А. А. Аракчеев не зафиксировал в церемониале свое место – как уже упоминалось, во время шествия он пытался встать на колесницу с гробом императора. Сопровождавшие тело императора флигель-адъютанты отказались уступить генералу место, и итогом стала компромиссная композиция, в которой Аракчеев занимал одну, а александровские адъютанты – другую сторону от гроба [216]. Этот жест был вполне в духе Аракчеева, позиционировавшего себя как личного друга императора Александра I, а равным образом его отца императора Павла I [217]. Вместе с тем граф мог получить дополнительную мотивацию после шествия в Москве, во время которого, как уже отмечалось, московский военный генерал-губернатор проехал весь путь справа от колесницы с телом императора [218].
Примечательно, что в Харькове и Новгороде существенную роль в пересмотре устоявшейся иерархии сыграли административные структуры, возникшие в царствование Александра I, – руководство учебного округа и военных поселений соответственно. В последнем случае, впрочем, конфликт (а в равной мере и его результат) был предсказуем: система новгородского губернского управления столкнулась с настоящим анклавом – особым социокультурным пространством со своей законодательной базой, структурами административного и военного порядка [219], интересы которого при этом агрессивно лоббировал любимец императора граф А. А. Аракчеев. В Харькове же спор относительно приоритета и статусности, в который включились сразу епископ, губернатор и попечитель учебного округа, отражал, очевидно, существующие локальные представления и нормы.

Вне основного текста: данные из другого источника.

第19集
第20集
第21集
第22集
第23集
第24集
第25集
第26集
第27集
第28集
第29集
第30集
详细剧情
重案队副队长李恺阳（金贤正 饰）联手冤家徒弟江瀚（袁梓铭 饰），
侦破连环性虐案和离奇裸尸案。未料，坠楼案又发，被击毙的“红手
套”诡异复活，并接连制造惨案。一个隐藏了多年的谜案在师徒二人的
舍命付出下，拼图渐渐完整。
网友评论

На территории между Харьковом и Новгородом шествия Печального кортежа выстраивались совершенно иначе. Здесь мы не увидим острой борьбы вокруг позиционирования статуса той или иной группы в связи с открывшейся возможностью. Кроме того, структура шествий оказалась исключительно стабильной. Оценить эту особенность можно, сопоставив имеющиеся у нас описания с инструкциями, изданными позже с целью регламентировать региональные шествия за гробом вдовы Александра I, скончавшейся полгода спустя.
Как уже упоминалось, «Церемониалы для встречи и сопровождения тела Блаженной памяти покойной государыни императрицы Елизаветы Алексеевны» были сформированы как для губернских, так и для уездных городов [220]. В характерной для николаевского периода манере эти документы регулировали все до мельчайших подробностей, вплоть до времени начала колокольного звона и частоты пушечных выстрелов («Колокольный звон должен начаться за полчаса до церемонии и продолжаться до конца оной; также во время шествия должен быть пушечный выстрел каждую минуту» [221]). Церемония традиционно «обрамлялась» войсками и должна была состоять сразу из нескольких выстроенных определенным образом секций. В губернских шествиях одна за другой появлялись городские, уездные и собственно губернские структуры управления и представители разных социальных слоев. Первую часть шествия было предписано открывать «городским цехам», за которыми следовало купечество и магистрат, а завершать – членам градской думы и градскому главе. Уезд был представлен в церемониале учителями, стряпчим и землемером, а также членами земского и уездного судов. Самая репрезентативная часть действа – губернская – открывалась (как и в случае с уездом) с учителей, на сей раз губернской гимназии. Последнее достойно особого внимания: в установленной иерархической системе преподавательской корпорации учителям уездных училищ и губернских гимназий была отведена самая низшая ступень, которая в рамках городской секции шествия соответствовала цеховым. Согласно императорскому предписанию, на вершине «пирамиды» предсказуемо должен был оказаться гражданский губернатор, завершавший шествие. «Церемониал» сопровождения тела императрицы Елизаветы Алексеевны в уездах представлял собой усеченный вариант губернского плана, в котором тем не менее было предписано участвовать гражданскому губернатору и губернским предводителям дворянства.
Сравнение организованных вне прямого контроля Петербурга шествий за гробом императора Александра I с появившимися несколько месяцев спустя регламентами показывает, что шествия в Курской, Орловской, Тульской, Московской и Тверской губерниях – причем как в губернских, так и в уездных городах – почти полностью совпали с ожиданиями центральной власти. Здесь можно отметить выпадение или смещение отдельных элементов: так, в Мценске Орловской губернии в шествие был включен не отмеченный в более позднем предписании казначей [222], а в Серпухове описание не зафиксировало цеховых со значками, купцов, уездных землемера и стряпчего [223], которых власть хотела бы видеть в качестве участников церемонии. В этом случае, однако, речь могла идти об особенностях локального рассказа о церемонии. Но даже при появлении или, наоборот, отсутствии указания на какого-либо отдельного чиновника логика шествий на этой территории неизменно соотносилась с формально еще даже не зафиксированными установками власти. Иными словами, попытки пересмотреть конвенциональную систему здесь не предпринимались, а видение регионом себя совпадало с внешним образом.